Europe's gas jitters mount as key pipeline shuts

STORY: The biggest pipeline supplying Russian gas to Germany just shut down for maintenance.

That would normally be a routine event, but not this year.

Governments and firms around the region are worried about when or whether the Nord Stream pipeline might reopen.

It’s due to restart on July 21, but many fear that could be delayed.

Moscow has already cut flows through the pipeline to 40% of its usual capacity, blaming the late return of equipment being serviced.

Now many fear that Russia might extend maintenance to further restrict gas supplies.

That could send prices rocketing even further for companies and consumers.

It would also wreck plans to top up gas storage facilities ahead of the winter.
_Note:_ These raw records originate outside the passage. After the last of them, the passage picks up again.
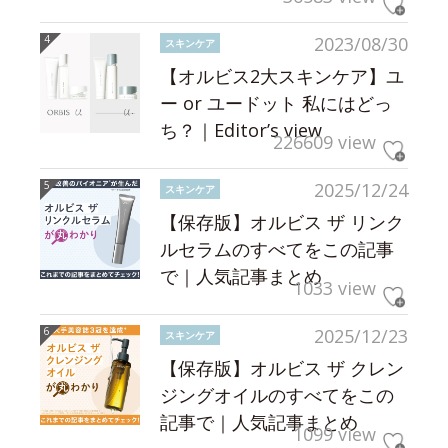
2023/08/30
スキンケア
【オルビス2大スキンケア】ユ
ー or ユードット 私にはどっ
ち？｜Editor’s view
226609 view
2025/12/24
スキンケア
【保存版】オルビス ザ リンク
ルセラムのすべてをこの記事
で｜人気記事まとめ
1033 view
2025/12/23
スキンケア
【保存版】オルビス ザ クレン
ジングオイルのすべてをこの
記事で｜人気記事まとめ
1099 view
In the event of an emergency gas shortage, German regulator Klaus Mueller says authorities would weigh up how to allocate supplies:

“Should there be a gas emergency we will take differentiated decisions on large gas consumers but this will only be possible from October, based on an IT system. We would look at economic damages, economic consequences, the impact on supply chains and social dimensions."

Russia has dismissed all claims that it is using gas to exert pressure on Europe.

But German economy minister Robert Habeck says the EU should be ready for a prolonged outage for Nord Stream.

There are other gas pipelines from Russia, but those too have seen declining flows.

Ukraine shut down one that crosses its territory, citing interference by Russian forces.